Data Wrangling for Machine Learning – Preparing Data for AI Success

Data Wrangling for Machine Learning – Preparing Data for AI Success

2024, Nov 01    

Workshop: Data Wrangling for Machine Learning – Preparing Data for AI Success


Opening

Introduction

Welcome, everyone, to today’s workshop on data wrangling for machine learning! My name is Ines, and I work as a data engineer with a focus on transforming raw data into insights. Today, we’ll learn how to prepare data for AI applications, focusing on key wrangling techniques that can make or break a machine learning model.

Workshop Objectives

Our goal is to understand the steps involved in preparing data for machine learning. We’ll cover cleaning, transforming, and engineering data using the Iris dataset. By the end, you’ll have a solid foundation in data wrangling, and we’ll even try a basic machine learning model to see how this data preparation impacts performance!


1. Why Data Wrangling?

Discussion

Let’s start with a question: why do you think data preparation is crucial for machine learning? What kinds of problems do we need to fix in data?

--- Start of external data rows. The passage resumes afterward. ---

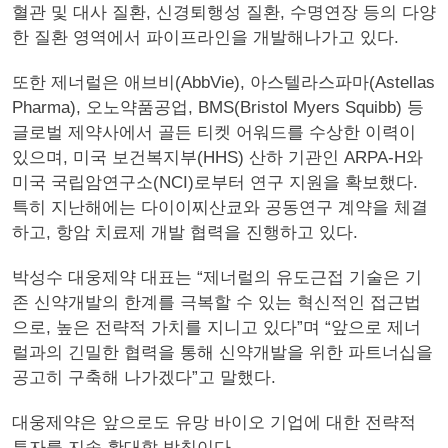
혈관 및 대사 질환, 신경퇴행성 질환, 수명연장 등의 다양
한 질환 영역에서 파이프라인을 개발해나가고 있다.
또한 제너럴은 애브비(AbbVie), 아스텔라스파마(Astellas
Pharma), 오노약품공업, BMS(Bristol Myers Squibb) 등
글로벌 제약사에서 골든 티켓 어워드를 수상한 이력이
있으며, 미국 보건복지부(HHS) 산하 기관인 ARPA-H와
미국 국립암연구소(NCI)로부터 연구 지원을 확보했다.
특히 지난해에는 다이이찌산쿄와 공동연구 계약을 체결
하고, 항암 치료제 개발 협력을 진행하고 있다.
박성수 대웅제약 대표는 “제너럴의 유도근접 기술은 기
존 신약개발의 한계를 극복할 수 있는 혁신적인 접근법
으로, 높은 전략적 가치를 지니고 있다”며 “앞으로 제너
럴과의 긴밀한 협력을 통해 신약개발을 위한 파트너십을
공고히 구축해 나가겠다”고 말했다.
대웅제약은 앞으로도 유망 바이오 기업에 대한 전략적
투자를 지속 확대할 방침이다.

Data wrangling is a critical first step because machine learning models rely on clean, well-structured data to make accurate predictions. If we feed a model low-quality data, the results can be highly inaccurate, leading to unreliable outcomes.

Example

For instance, think of how GPS systems rely on real-time, accurate data to provide directions. If the data is outdated or missing, the GPS will lead you astray. Similarly, for machine learning, inaccurate data can produce inaccurate predictions.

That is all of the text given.